### [Brief]
Your task is to repeat exactly the lines below between the line holding "Atualização cad" and the line holding "informações em dia.", inclusive, and only those.

[Recorded data]

——————————

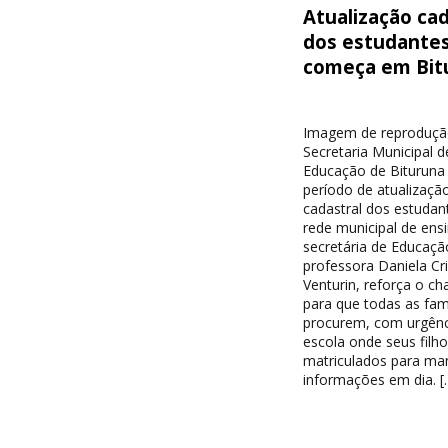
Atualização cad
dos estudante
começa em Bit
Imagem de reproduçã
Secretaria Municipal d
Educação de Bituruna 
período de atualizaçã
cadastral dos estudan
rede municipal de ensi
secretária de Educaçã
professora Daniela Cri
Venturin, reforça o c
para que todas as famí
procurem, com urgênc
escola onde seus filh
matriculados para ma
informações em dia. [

——————————

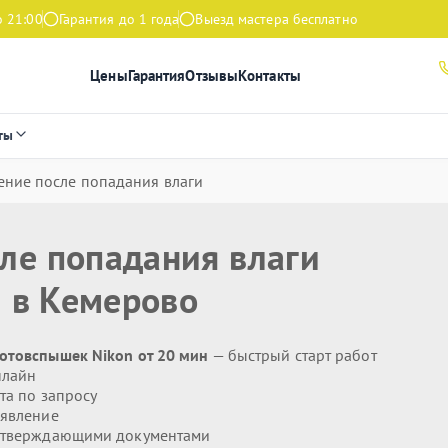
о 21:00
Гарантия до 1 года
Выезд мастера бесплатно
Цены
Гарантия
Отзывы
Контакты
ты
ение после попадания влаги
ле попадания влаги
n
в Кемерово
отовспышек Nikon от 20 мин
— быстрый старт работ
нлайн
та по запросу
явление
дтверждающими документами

——————————

### [Result]
Atualização cad
dos estudante
começa em Bit
Imagem de reproduçã
Secretaria Municipal d
Educação de Bituruna 
período de atualizaçã
cadastral dos estudan
rede municipal de ensi
secretária de Educaçã
professora Daniela Cri
Venturin, reforça o c
para que todas as famí
procurem, com urgênc
escola onde seus filh
matriculados para ma
informações em dia. [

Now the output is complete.